[Exercise objective]: Every line below that has the string "элемент" adds one to the count. Give that count by itself.

[Data extract]:
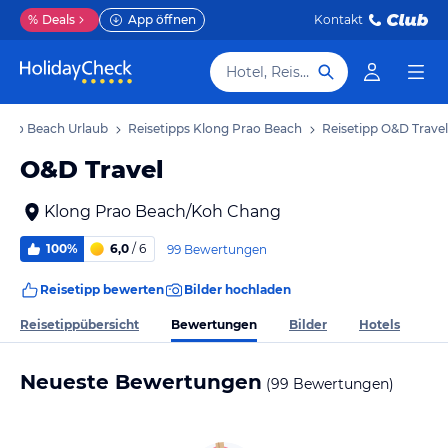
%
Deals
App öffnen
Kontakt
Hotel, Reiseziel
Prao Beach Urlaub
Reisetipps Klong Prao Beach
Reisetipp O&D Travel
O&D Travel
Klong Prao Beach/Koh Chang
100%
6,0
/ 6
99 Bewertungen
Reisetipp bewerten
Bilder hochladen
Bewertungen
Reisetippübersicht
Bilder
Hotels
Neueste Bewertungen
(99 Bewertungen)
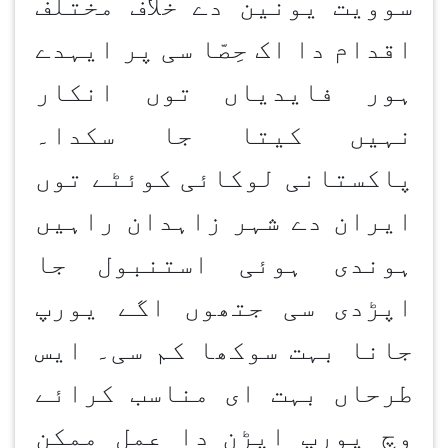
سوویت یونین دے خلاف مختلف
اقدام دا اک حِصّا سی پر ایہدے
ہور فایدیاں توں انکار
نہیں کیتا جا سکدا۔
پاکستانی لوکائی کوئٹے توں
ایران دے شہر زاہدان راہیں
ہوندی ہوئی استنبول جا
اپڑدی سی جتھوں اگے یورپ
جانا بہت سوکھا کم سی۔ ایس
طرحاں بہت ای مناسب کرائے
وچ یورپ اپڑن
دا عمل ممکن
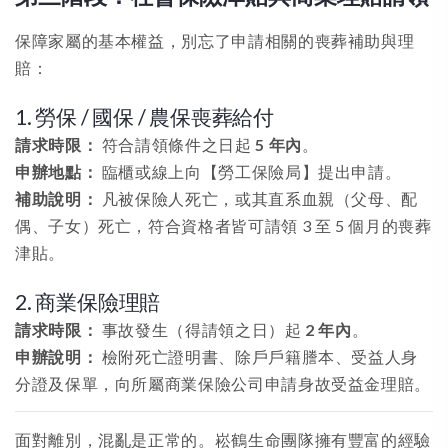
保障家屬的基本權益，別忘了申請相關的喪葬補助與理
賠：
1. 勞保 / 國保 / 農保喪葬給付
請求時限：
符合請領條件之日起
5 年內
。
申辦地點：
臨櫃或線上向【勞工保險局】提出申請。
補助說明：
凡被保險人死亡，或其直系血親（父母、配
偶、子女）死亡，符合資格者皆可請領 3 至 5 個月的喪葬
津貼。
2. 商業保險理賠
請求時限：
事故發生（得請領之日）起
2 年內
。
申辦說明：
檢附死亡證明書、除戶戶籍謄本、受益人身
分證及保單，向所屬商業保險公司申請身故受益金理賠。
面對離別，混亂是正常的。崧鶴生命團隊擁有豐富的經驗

---

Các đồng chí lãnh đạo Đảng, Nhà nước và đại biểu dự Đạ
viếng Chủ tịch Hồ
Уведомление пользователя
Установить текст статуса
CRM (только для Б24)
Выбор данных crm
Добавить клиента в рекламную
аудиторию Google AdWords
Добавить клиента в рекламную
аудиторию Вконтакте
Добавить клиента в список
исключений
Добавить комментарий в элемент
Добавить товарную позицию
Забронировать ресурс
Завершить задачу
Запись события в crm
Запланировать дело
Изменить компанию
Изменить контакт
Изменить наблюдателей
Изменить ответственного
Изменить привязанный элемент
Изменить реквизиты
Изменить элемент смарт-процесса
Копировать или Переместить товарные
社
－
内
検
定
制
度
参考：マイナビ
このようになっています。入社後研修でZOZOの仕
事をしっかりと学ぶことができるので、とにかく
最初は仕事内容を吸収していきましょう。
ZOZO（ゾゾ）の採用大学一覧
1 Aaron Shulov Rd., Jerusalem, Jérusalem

[Result]: 3